Perhaps comings are of more interest than goings. Nine years later, Jarman has rejoined the AECO (although with the loss of Lester Bowie in 1999, they're still not the powerhouse quintet they once were). And with his Jikishinkan Aikido Dojo able to stand on its own feet, Jarman, at 66, has recommitted himself to the musician's life.

We met again at the Smith Street dojo, and again he answered my questions with a simplicity and calm befitting a Buddhist priest.

"In January I started again," he said of rejoining the Art Ensemble. "It was a great decision because I loved the Art Ensemble and missed it. We had always been in communication. Even Lester, he was always saying 'come on back.' His transition was really the core. They were just a trio and it was nice to be a quartet again."

The quartet of Jarman, Roscoe Mitchell, Malachi Favors Magoustous and Famoudou Don Moye played a few concerts in Europe and recorded the CD The Meeting for Pi Recordings. While they’ll play some West Coast dates this month, no New York appearances are scheduled as yet.

"We've had such a good time with the events we've done that it just has to be," Jarman said. "Making the CD is an example of where we're at now. I'm back with the band.

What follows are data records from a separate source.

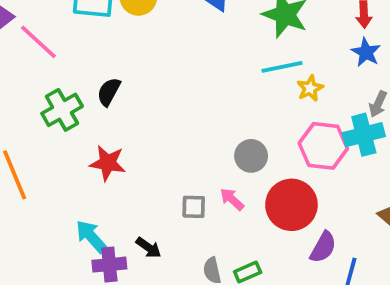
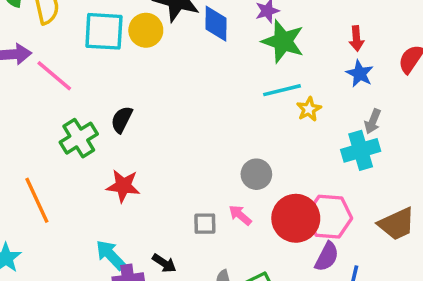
pink hexagon: (323, 146) -> (329, 217), moved

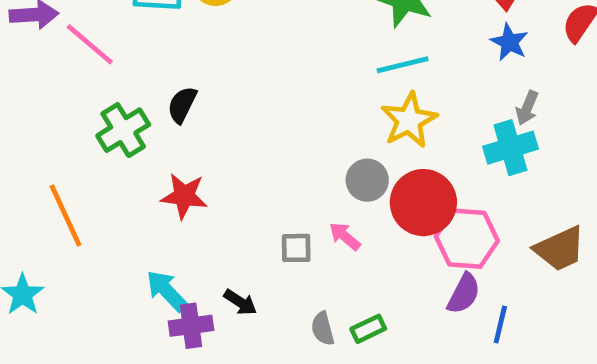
yellow star: (309, 109) -> (409, 120), moved, size x1.6
red circle: (296, 218) -> (423, 203), moved

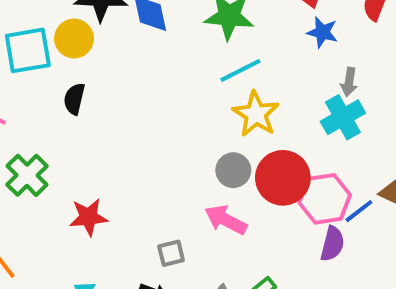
black semicircle: (182, 105) -> (74, 99), moved
pink arrow: (345, 236) -> (226, 220), size x1.5
gray square: (296, 248) -> (171, 253), moved
blue line: (500, 324) -> (359, 211), moved, turned 52

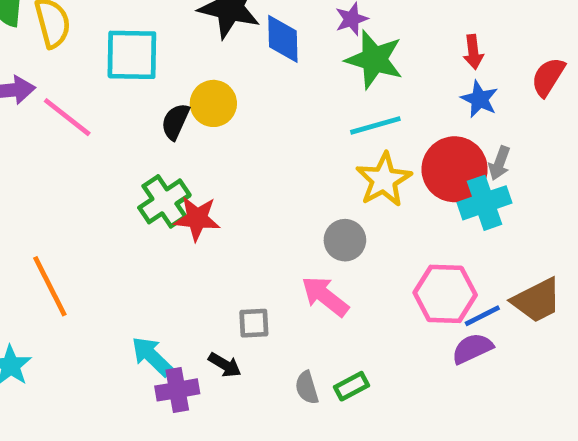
yellow circle: (74, 39) -> (213, 103), moved
green cross: (27, 175) -> (164, 201), moved
red circle: (283, 178) -> (455, 169), moved
red star: (88, 217) -> (197, 218), moved
purple semicircle: (332, 244) -> (472, 349), moved, turned -140

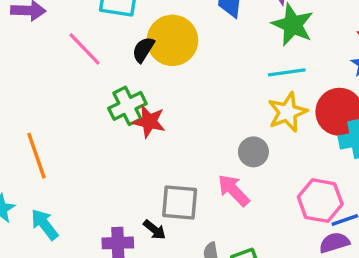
yellow circle: (213, 103) -> (172, 40), size x1.5
pink line: (67, 117) -> (84, 49), moved
gray square: (254, 323) -> (180, 203), size x1.6
cyan arrow: (152, 356) -> (45, 224), moved

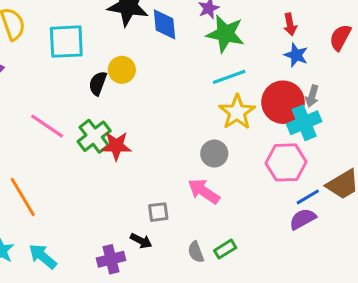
yellow circle: (172, 40) -> (122, 70), size x0.6
pink line: (84, 49) -> (47, 126), moved
pink hexagon: (320, 201) -> (286, 162), moved
gray square: (180, 203) -> (158, 212), size x0.6

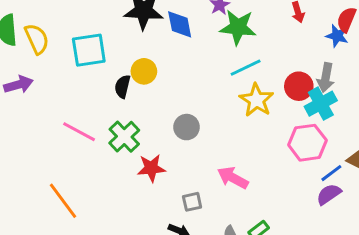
blue star: (296, 55) -> (337, 36), moved
gray arrow: (312, 96) -> (326, 78), size x1.4
red circle: (283, 102) -> (299, 86), size x0.7
red star: (116, 146) -> (151, 168), moved
gray circle: (214, 154) -> (187, 127), moved

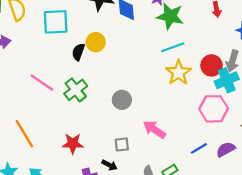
gray circle: (187, 127) -> (122, 100), moved
red star: (151, 168) -> (73, 144), moved
blue line: (331, 173) -> (199, 148), moved

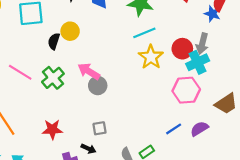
pink arrow: (154, 129) -> (89, 71), moved

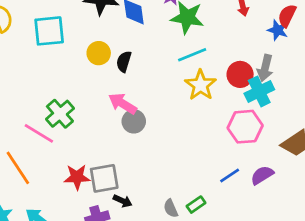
black semicircle: (54, 41) -> (124, 61), moved
pink line: (20, 72) -> (39, 133), moved
green cross: (53, 78) -> (60, 114), moved
gray square: (100, 128) -> (104, 178), moved, size x1.6

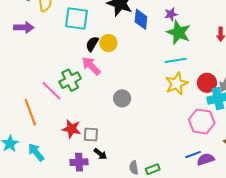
black semicircle: (124, 61) -> (92, 44), moved
pink arrow: (123, 104) -> (91, 66), moved
blue line: (230, 176) -> (193, 155), moved
gray square: (104, 178) -> (91, 135), size x0.7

It's not temporary because the music is beautiful." Then, with his soft-spoken, unassuming flair, he added, "Everybody's really busy, but it works out."

From 1990 to 1993, Jarman didn't play music at all, even at home, he said. But then violinist and fellow AACM veteran Leroy Jenkins asked him to join a trio with another Chicago-area native, pianist Myra Melford. Melford also studied with Jarman at the dojo, something he considered a requirement for musical relationships at the time. That was followed by a commission from the SEM Ensemble, where Jarman said he discovered a way to incorporate his Buddhist beliefs into composing.

How that melding works, however, is not easily understood. Or perhaps it is. When asked, Jarman simply said, "I don't know, the music just comes to me."

Then he began pantomiming playing an upright bass and sang, "Hail we now sing joy/for the mighty warrior", the opening track from The Meeting. His point was made, but the a cappella concert continued with a second song: "If you never sat down/on a pillow that's round/you just might be missing a great pleasure."

"I don't feel that I am a creator or a performer," he said. "I feel that the music of the universe passes through me."

His work at the dojo continues, although he said he has more support now, with 80 volunteers, six instructors, a four-person office staff and three priests (Jarman being one of them). "We have a lot more senior students and another Buddhist priest, so if I'm not here everything goes on on a normal basis," he said. "I feel comfortable about this place, whereas years ago I wasn't comfortable."

The all-volunteer staff lead basic and advanced martial arts classes as well as special programs for children and women. And, reflecting Jarman's interest in combining music and spirituality, the dojo organizes an annual Sonic Mediation Retreat - six hours a day of meditation, six hours a day of making music. "It gives us the opportunity to understand silence and then put music into that silence," Jarman said. The staff performs free concerts on Sunday evenings through the fall and winter, with Jarman sometimes participating.

In perhaps a telling fashion, when asked about his goals for the future, Jarman answers with regard to the dojo. "Hopefully we'll be able to get our own building," he said. "We'd like to have a place where we could have an individual space for all activities."

And the music?

"That's just going on as it is," he said. "Everything is running quite smoothly."